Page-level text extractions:
== Segment start ==
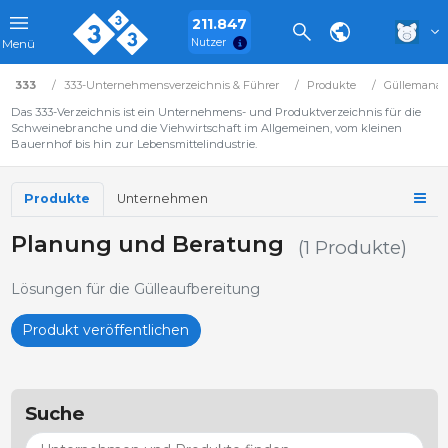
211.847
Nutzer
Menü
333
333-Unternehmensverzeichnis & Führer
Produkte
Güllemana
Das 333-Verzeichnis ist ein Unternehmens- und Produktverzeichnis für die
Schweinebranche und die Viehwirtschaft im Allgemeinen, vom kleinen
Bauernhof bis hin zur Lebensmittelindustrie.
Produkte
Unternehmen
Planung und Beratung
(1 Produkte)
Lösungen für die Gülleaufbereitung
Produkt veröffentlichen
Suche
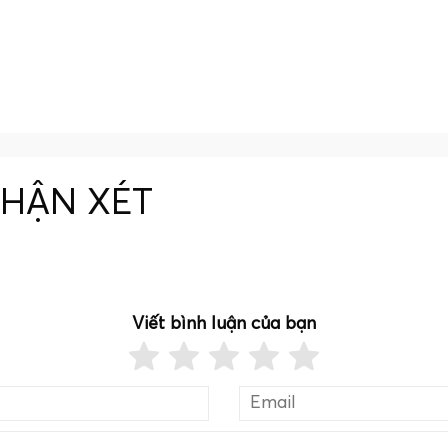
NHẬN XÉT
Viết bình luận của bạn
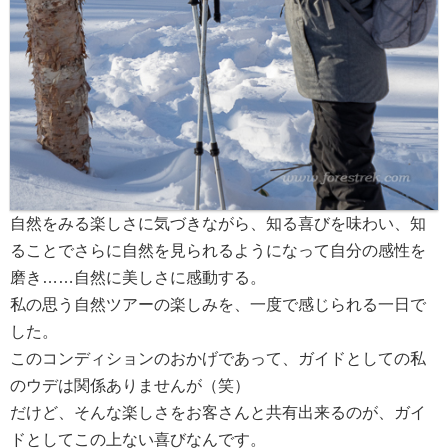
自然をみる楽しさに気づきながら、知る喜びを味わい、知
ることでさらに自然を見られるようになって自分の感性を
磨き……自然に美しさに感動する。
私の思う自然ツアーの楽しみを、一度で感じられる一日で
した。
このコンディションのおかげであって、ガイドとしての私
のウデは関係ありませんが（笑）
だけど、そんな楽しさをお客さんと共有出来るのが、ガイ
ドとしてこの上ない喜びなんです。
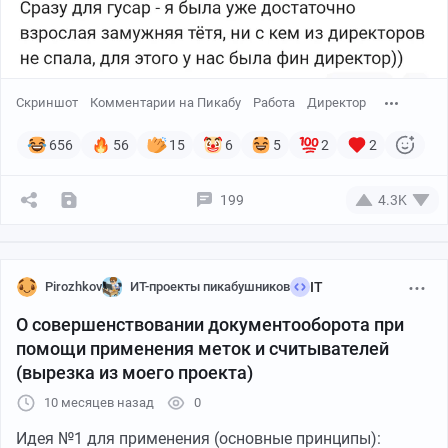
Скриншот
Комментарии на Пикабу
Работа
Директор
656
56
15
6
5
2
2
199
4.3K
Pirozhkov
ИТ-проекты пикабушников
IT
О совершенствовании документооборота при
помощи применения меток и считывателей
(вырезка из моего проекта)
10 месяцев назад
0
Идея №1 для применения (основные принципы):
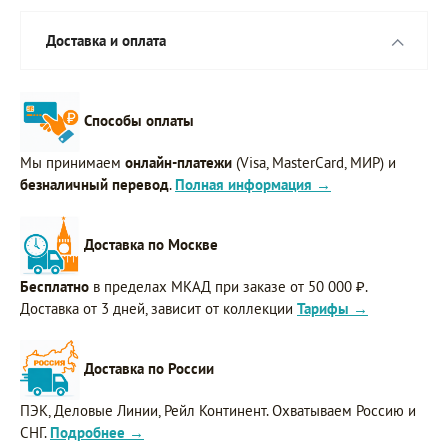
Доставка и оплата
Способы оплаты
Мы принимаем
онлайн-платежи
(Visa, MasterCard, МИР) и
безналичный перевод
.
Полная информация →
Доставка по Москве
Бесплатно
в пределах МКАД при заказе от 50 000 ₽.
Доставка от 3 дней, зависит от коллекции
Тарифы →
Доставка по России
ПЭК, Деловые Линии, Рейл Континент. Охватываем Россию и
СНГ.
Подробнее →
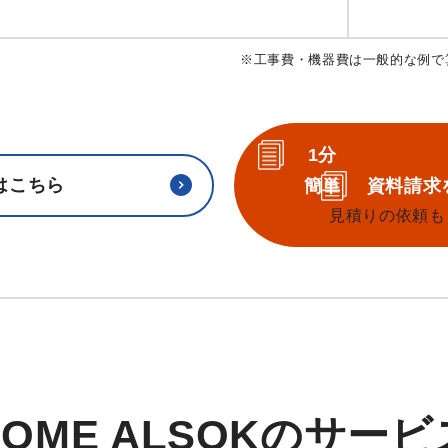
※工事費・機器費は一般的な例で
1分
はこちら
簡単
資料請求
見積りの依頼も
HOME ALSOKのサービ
== Segment end ==
■ Task objective
Using the data above, count the lines where "Доставка" appears. Reply with the number only.

■ Task response
4